Communicating with people in our lives can be one of our great pleasures. People love to talk, argue, share perceptions, and discuss films. The purpose of this article is to suggest a language and way of viewing a film that will enhance your discussions. Use it to widen your film vocabulary in order to express our many perceptions, feelings, opinions and thoughts we get from watching a good film. Let’s increase our ability to have a great conversation.


With film, the writing is the beginning (after the idea) of a collaborative process, which leads to various interpretations and languages for each interconnected component of the film. In other words, the camera speaks a language, as does the acting and directing and sound. A good film always has a wonderful interconnection between the various collaborators and elements. The people who write a screenplay need to use a special language, other than dialogue, which gives instruction and information. For instance it might just say interior: with a description of the decrepit home or exterior with a very brief description of the rain outside the crowded streets of the city they are in. Good screenplay writing must talk several languages for each component of the film. Even then, the director changes the color or tone or location. The actors interpret where to put emotional emphasis and the camera picks up an expression

Lets have a conversation about the writing in a film. A good screenplay uses dialogue in a Zig-Zag manner, which is how people usually talk to one another. Zig-Zag is an accurate description of indirect communication when we converse. Who doesn’t remember how obtuse we can get with family, in relationships and life in general? Often we dance around with our words. For some people directness is just plain uncomfortable. Therefore most screenplays are written where the characters communicate indirectly, or Zig Zag, as they look at each other.

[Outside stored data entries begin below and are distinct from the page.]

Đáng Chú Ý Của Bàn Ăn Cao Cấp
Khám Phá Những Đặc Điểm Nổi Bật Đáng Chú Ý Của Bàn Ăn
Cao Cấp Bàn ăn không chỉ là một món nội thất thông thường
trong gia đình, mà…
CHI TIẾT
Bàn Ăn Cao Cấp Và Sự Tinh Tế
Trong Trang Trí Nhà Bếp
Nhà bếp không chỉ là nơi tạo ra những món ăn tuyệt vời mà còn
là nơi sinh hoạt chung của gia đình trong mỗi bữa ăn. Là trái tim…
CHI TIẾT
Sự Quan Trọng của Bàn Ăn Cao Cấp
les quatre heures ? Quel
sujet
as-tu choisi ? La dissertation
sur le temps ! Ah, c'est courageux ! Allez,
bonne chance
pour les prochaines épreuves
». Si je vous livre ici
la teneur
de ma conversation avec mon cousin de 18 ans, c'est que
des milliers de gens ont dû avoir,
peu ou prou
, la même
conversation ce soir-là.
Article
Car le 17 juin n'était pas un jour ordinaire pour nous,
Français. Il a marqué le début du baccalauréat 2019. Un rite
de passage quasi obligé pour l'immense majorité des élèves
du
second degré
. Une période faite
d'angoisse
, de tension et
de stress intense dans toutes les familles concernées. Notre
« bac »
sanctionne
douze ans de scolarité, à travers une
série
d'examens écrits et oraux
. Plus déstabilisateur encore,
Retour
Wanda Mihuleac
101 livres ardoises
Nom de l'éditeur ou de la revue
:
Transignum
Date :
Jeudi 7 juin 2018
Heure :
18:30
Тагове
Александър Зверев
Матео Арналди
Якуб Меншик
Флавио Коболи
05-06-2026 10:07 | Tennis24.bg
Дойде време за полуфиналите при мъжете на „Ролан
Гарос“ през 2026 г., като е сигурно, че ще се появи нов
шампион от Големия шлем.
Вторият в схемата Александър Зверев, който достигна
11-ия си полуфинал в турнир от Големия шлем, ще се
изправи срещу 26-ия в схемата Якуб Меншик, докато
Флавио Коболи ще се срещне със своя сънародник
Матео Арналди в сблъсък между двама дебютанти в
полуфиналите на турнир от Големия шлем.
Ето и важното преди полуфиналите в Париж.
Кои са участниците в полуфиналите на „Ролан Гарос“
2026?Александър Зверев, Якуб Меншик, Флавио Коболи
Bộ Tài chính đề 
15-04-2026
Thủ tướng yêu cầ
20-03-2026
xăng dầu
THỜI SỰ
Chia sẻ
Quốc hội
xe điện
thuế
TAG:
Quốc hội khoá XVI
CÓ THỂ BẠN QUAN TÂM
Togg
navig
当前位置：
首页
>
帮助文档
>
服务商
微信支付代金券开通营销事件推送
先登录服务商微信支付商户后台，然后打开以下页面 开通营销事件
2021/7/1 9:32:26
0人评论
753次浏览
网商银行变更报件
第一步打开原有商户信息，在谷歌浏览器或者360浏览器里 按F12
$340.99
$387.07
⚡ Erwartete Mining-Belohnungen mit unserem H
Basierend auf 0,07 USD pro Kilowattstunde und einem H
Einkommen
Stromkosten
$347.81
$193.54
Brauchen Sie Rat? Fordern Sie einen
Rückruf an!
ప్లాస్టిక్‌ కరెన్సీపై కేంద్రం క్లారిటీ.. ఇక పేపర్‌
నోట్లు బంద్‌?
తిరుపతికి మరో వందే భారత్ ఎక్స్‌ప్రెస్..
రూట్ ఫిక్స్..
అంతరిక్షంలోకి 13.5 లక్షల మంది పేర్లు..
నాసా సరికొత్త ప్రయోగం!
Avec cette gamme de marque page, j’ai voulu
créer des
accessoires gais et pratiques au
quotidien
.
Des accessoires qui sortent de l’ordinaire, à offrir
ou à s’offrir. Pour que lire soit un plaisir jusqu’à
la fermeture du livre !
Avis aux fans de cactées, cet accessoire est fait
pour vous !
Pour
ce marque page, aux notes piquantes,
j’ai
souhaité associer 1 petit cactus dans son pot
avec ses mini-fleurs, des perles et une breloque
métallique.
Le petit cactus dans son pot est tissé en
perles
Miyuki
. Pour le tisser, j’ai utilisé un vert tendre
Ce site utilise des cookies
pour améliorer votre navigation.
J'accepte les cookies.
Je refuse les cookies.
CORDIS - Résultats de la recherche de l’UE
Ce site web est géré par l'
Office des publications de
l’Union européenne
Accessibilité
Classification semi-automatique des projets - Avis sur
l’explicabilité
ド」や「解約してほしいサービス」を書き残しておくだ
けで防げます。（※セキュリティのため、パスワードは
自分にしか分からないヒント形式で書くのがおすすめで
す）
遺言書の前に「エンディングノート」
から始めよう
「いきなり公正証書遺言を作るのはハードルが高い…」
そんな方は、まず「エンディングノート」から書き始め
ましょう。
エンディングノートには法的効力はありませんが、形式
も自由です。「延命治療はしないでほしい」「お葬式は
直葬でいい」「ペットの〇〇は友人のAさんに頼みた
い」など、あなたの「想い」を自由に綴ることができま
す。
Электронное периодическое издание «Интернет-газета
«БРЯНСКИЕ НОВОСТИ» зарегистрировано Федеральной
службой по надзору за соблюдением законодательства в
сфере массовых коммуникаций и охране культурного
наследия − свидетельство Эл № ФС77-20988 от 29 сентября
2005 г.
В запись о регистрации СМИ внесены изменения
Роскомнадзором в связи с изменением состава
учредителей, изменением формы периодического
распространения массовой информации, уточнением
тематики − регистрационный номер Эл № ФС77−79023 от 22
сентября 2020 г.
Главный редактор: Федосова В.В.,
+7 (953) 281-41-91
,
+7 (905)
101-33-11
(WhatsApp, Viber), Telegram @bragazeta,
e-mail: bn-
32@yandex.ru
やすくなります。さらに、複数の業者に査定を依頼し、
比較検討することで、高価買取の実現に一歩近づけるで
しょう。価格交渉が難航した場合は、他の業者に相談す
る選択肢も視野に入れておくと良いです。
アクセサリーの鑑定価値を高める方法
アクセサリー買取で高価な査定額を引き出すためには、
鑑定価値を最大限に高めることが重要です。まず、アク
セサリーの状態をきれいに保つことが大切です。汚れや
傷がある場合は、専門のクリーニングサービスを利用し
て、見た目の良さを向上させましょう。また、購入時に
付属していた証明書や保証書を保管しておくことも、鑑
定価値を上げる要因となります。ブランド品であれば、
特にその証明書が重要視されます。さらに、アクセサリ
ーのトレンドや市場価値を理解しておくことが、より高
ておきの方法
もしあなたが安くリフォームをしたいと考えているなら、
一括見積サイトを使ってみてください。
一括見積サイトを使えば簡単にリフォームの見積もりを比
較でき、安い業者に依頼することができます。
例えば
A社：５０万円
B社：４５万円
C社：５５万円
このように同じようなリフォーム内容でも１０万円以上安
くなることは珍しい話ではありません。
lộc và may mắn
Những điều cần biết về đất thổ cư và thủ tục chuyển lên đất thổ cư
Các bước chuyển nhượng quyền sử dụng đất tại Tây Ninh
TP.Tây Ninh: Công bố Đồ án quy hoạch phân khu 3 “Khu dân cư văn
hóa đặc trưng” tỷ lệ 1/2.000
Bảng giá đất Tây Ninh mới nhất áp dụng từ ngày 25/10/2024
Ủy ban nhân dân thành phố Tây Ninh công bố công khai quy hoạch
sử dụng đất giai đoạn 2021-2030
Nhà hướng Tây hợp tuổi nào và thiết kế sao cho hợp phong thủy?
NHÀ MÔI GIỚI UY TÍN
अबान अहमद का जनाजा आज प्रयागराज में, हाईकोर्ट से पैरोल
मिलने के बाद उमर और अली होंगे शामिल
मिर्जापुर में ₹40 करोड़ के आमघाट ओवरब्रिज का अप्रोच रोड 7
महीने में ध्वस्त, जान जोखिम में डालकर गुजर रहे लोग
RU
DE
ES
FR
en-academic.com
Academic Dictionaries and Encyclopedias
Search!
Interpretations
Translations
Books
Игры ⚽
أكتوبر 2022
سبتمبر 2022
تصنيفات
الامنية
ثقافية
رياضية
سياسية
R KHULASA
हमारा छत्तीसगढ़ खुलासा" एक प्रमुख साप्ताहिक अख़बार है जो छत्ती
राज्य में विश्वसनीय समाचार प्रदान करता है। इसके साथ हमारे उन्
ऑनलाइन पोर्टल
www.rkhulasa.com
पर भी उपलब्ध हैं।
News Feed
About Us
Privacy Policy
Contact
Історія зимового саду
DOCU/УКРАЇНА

Sometimes indirect dialogue and words can say one thing, and mean another. A well-written script in the hands of terrific actors often leaves the unspoken, or indirect word underneath what is being said. This is called the subtext. It is a powerful opportunity for us to feel for, empathize, care about (or despise) the various characters. Good camera work captures the teardrop, smile, frown or look of disgust, which works with the spoken words, but helps inform us what they mean. When a character starts a film by talking in a very zig-zag fashion; it could be the writers intent to use the subtext to involve us the audience in feeling the conflict, or igniting our curiosity. Many times an audience has to be hooked, or feel involved quickly. Clever dialogue uses words to hide what is going on inside the character and the story. In discussing the writing, look for what wasn’t said that leaves you curious.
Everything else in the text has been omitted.